عَنِ الْبَرَاءِ بْنِ عَازِبٍ قَالَ قَامَ فِينَا رَسُولُ اللهِ صَلَّى اللهُ عَلَيْهِ وَسَلَّمَ فَقَالَ أَرْبَعٌ لاَ تَجُوزُ فِي الضَّحَايَا الْعَوْرَاءُ الْبَيِّنُ عَوَرُهَا وَالْمَرِيضَةُ الْبَيِّنُ مَرَضُهَا وَالْعَرْجَاءُ الْبَيِّنُ عَرَجُهَا وَالْكَسِيرُ الَّتِي لاَ تُنْقِي. [رواه أحمد والأربعة وصححه الترمذى وابن حبان والحاكم ].

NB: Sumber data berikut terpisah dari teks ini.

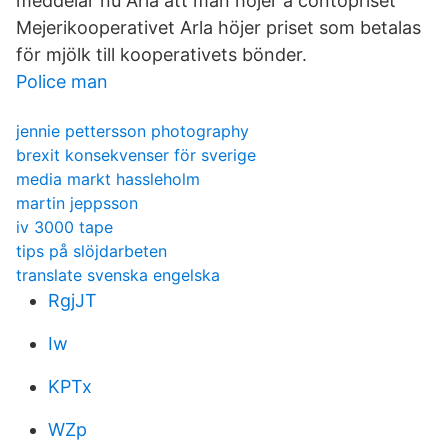
meddelar nu Arla att man höjer a contopriset
Mejerikooperativet Arla höjer priset som betalas
för mjölk till kooperativets bönder.
Police man
jennie pettersson photography
brexit konsekvenser för sverige
media markt hassleholm
martin jeppsson
iv 3000 tape
tips på slöjdarbeten
translate svenska engelska
RgjJT
Iw
KPTx
WZp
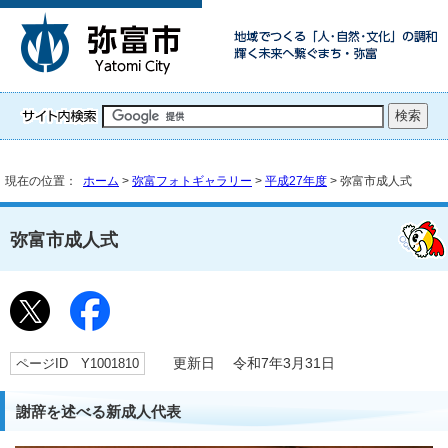
現在の位置：
ホーム
>
弥富フォトギャラリー
>
平成27年度
> 弥富市成人式
弥富市成人式
ページID Y1001810
更新日 令和7年3月31日
謝辞を述べる新成人代表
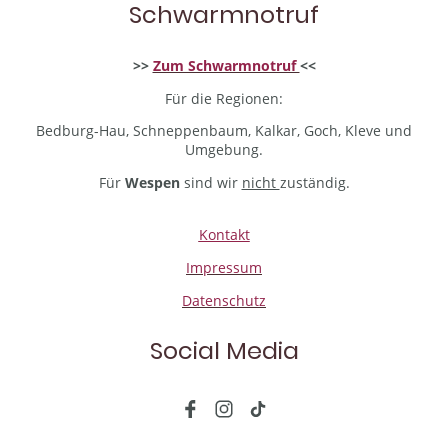
Schwarmnotruf
>>
Zum Schwarmnotruf
<<
Für die Regionen:
Bedburg-Hau, Schneppenbaum, Kalkar, Goch, Kleve und
Umgebung.
Für
Wespen
sind wir
nicht
zuständig.
Kontakt
Impressum
Datenschutz
Social Media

Dari al-Bara’ bin ‘Azib (diriwayatkan) ia berkata: Rasulullah saw berdiri di antara kami dan bersabda: Empat macam kecacatan yang tidak boleh untuk berkurban adalah buta yang jelas kebutaannya, sakit yang jelas sakitnya, pincang yang jelas pincangnya dan kurus kering yang tidak banyak dagingnya. [HR. Ahmad dan empat ahli hadits, dan dinyatakan sahih oleh at-Tirmidzi, Ibnu Hibban dan al-Hakim].
عَنْ جَابِرٍ قَالَ قَالَ رَسُولُ اللهِ صَلَّى اللهُ عَلَيْهِ وَسَلَّمَ لاَ تَذْبَحُوا إِلاَّ مُسِنَّةً إِلاَّ أَنْ يَعْسُرَ عَلَيْكُمْ فَتَذْبَحُوا جَذَعَةً مِنْ الضَّأْنِ. [رواه مسلم ].
Dari Jabir (diriwayatkan) ia berkata: Rasulullah saw bersabda: Jangan kamu sembelih (untuk berkurban) kecuali (yang telah) musinnah (cukup umur), melainkan jika kamu kesulitan memperolehnya, sembelihlah jadza’ah (anak kambing). [HR. Muslim].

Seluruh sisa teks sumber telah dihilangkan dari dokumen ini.